Founded by Gregory Maupin and Abigail Bailey Maupin in 2004, Le Petomane grew to include Heather Burns, Tony Dingman, Kristie Rolape and Kyle Ware by 2005. Together, they collaborated on more than 20 original shows (read more on their process), including the recent Thomas Edison-and-Nicola-Tesla-do-Vaudeville two-hander “On the Circuit,” created and performed by Maupin and Dingman. They’ve also re-imagined classics, including Moliere’s ”Don Juan” and several Shakespeare productions, with their signature off-kilter sensibility. On top of that, the company maintained a sliding scale for ticket sales throughout their existence, with general admission tickets sold for as low as $8, encouraging accessibility in both artistic and economic terms.
Lately, it’s been more and more difficult to get all six partners in the room for their intense, collaborative creative process to play out into a full production. Their last full-company show was “A Derby Carol,” which played at The Bard’s Town in 2102. Two- and three-person creative sub-teams, like for their wildly popular “5 Things” (Bailey Maupin, Maupin, Ware) and last season’s opener “Test Subjects” (Rolape, Ware) have been more common as the artists have all ramped up their careers and found themselves with more work and projects than time.

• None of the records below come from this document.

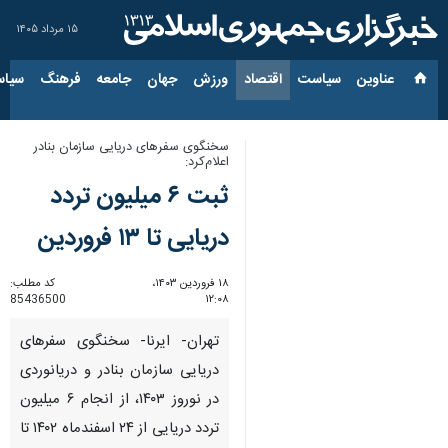
۱۵ مرداد ۱۴۰۵
عناوین‌
سیاست
اقتصاد
ورزش
جهان
جامعه
فرهنگ
سیاس
سخنگوی سفرهای دریایی سازمان بنادر
اعلام‌کرد:
ثبت ۶ میلیون تردد
دریایی تا ۱۳ فروردین
۱۸ فروردین ۱۴۰۳،
کد مطلب:
85436500
۱۲:۰۸
تهران- ایرنا- سخنگوی سفرهای
دریایی سازمان بنادر و دریانوردی
در نوروز ۱۴۰۳، از انجام ۶ میلیون
تردد دریایی از ۲۴ اسفندماه ۱۴۰۲ تا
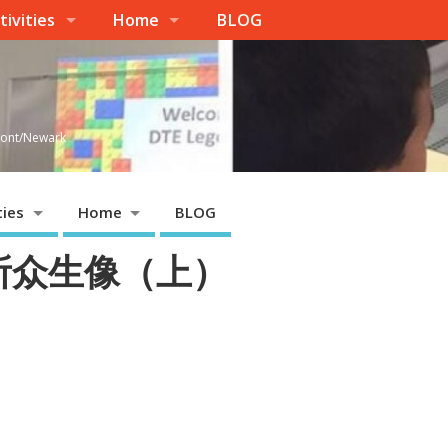
tivities
Home
BLOG
emont/Newark
ties
Home
BLOG
诊所众生像（上）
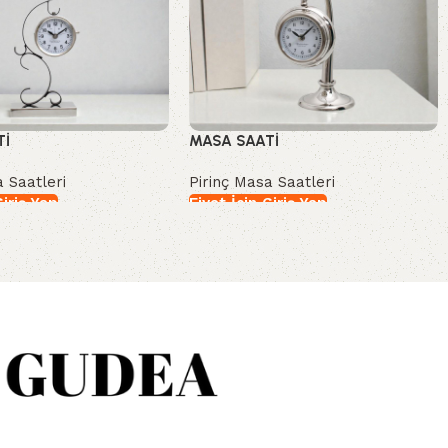
Tİ
MASA SAATİ
a Saatleri
Pirinç Masa Saatleri
Giriş Yap
Fiyat İçin Giriş Yap
İncele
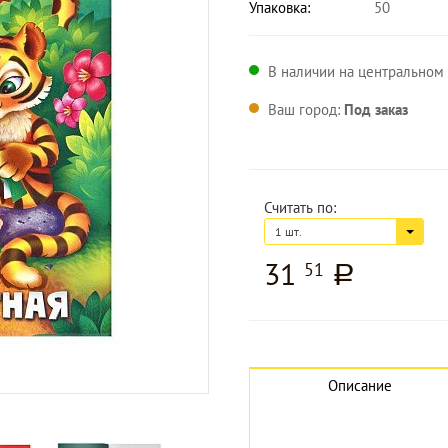
Упаковка:
50
В наличии на центральном 
Ваш город:
Под заказ
Считать по:
1 шт.
31
51
a
Увеличить изображение
Описание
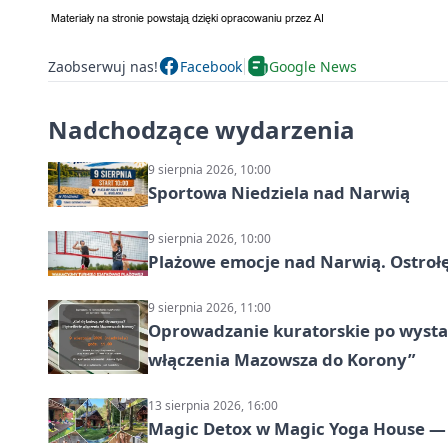
Zaobserwuj nas!
Facebook
Google News
Nadchodzące wydarzenia
9 sierpnia 2026, 10:00
Sportowa Niedziela nad Narwią
9 sierpnia 2026, 10:00
Plażowe emocje nad Narwią. Ostrołę
9 sierpnia 2026, 11:00
Oprowadzanie kuratorskie po wystawi
włączenia Mazowsza do Korony”
13 sierpnia 2026, 16:00
Magic Detox w Magic Yoga House — 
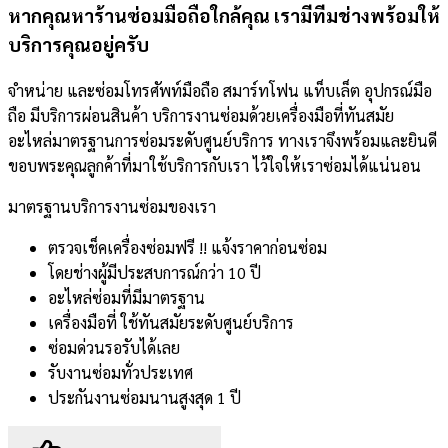
หากคุณหาร้านซ่อมมือถือใกล้คุณ เรามีทีมช่างพร้อมให้
บริการคุณอยู่ครับ
จำหน่าย และซ่อมโทรศัพท์มือถือ สมาร์ทโฟน แท็บเล็ต อุปกรณ์มือ
ถือ มีบริการผ่อนสินค้า บริการงานซ่อมด้วยเครื่องมือที่ทันสมัย
อะไหล่มาตรฐานการซ่อมระดับศูนย์บริการ ทางเราจึงพร้อมและยินดี
ขอบพระคุณลูกค้าที่มาใช้บริการกับเรา ไว้ใจให้เราซ่อมได้แน่นอน
มาตรฐานบริการงานซ่อมของเรา
ตรวจเช็คเครื่องซ่อมฟรี !! แจ้งราคาก่อนซ่อม
โดยช่างผู้มีประสบการณ์กว่า 10 ปี
อะไหล่ซ่อมที่มีมาตรฐาน
เครื่องมือที่ ใช้ทันสมัยระดับศูนย์บริการ
ซ่อมด่วนรอรับได้เลย
รับงานซ่อมทั่วประเทศ
ประกันงานซ่อมนานสูงสุด 1 ปี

In a release, the company says “the members of the group all lead full and kind of crazy lives, and plan to pursue and be pursued by other endeavors” now that Le Petomane is closing up shop. But that likely doesn’t mean they’re disappearing from the public eye. Maupin and Bailey Maupin (who are married to each other) collaborated on a recent commissioned play for Stage One about Robin Hood. Dingman has spearheaded the Frazier History Museum’s popular Halloween season Edgar Allan Poe performances for the last four years. This summer, Bailey Maupin, Maupin and Ware can all be seen in Kentucky Shakespeare’s mainstage festival productions, too.

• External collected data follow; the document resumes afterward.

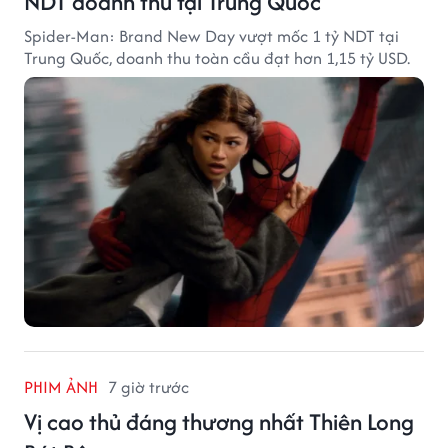
NDT doanh thu tại Trung Quốc
Spider-Man: Brand New Day vượt mốc 1 tỷ NDT tại
Trung Quốc, doanh thu toàn cầu đạt hơn 1,15 tỷ USD.
PHIM ẢNH
7 giờ trước
Vị cao thủ đáng thương nhất Thiên Long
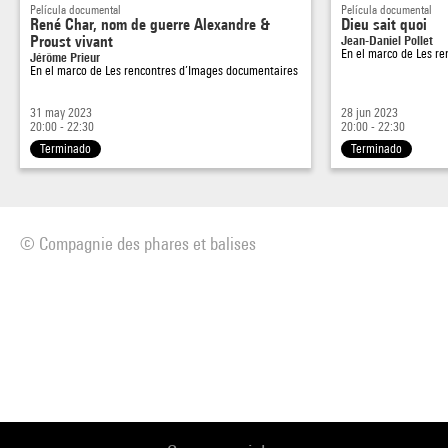
Película documental
Película documental
René Char, nom de guerre Alexandre &
Dieu sait quoi
Proust vivant
Jean-Daniel Pollet
En el marco de
Les re
Jérôme Prieur
En el marco de
Les rencontres d’Images documentaires
31 may 2023
28 jun 2023
20:00 - 22:30
20:00 - 22:30
Terminado
Terminado
© Compagnie des phares et balises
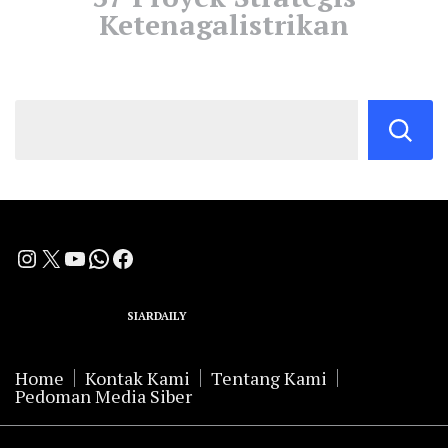
Ketenagalistrikan
Instagram
X
YouTube
WhatsApp
Facebook
A Group Member of
SIARDAILY
Networks
Home
Kontak Kami
Tentang Kami
Pedoman Media Siber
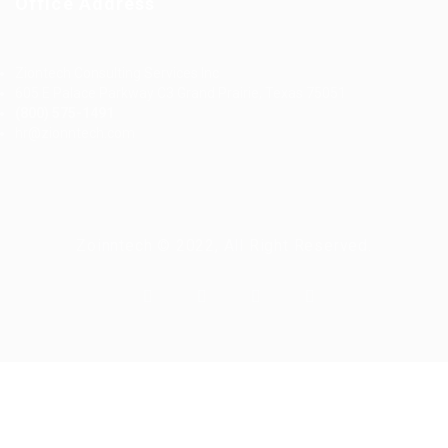
Office Address
Ziontech Consulting Services Inc
605 E Palace Parkway C3 Grand Prairie, Texas 75051
(800) 575-1491
hr@zionntech.com
Zoinntech © 2022, All Right Reserved.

Still, the end of Le Petomane as a whole is a loss for Louisville’s arts community. Together, the Le Petomane creators brought a thorough understanding of performance history and impeccable training to their productions, which melded an odd-ball sense of humor (think Looney Tunes by way of the New Yorker) with real passion and heart. Nobody else in town creates shows quite like Le Petomane’s, and their absence will be felt.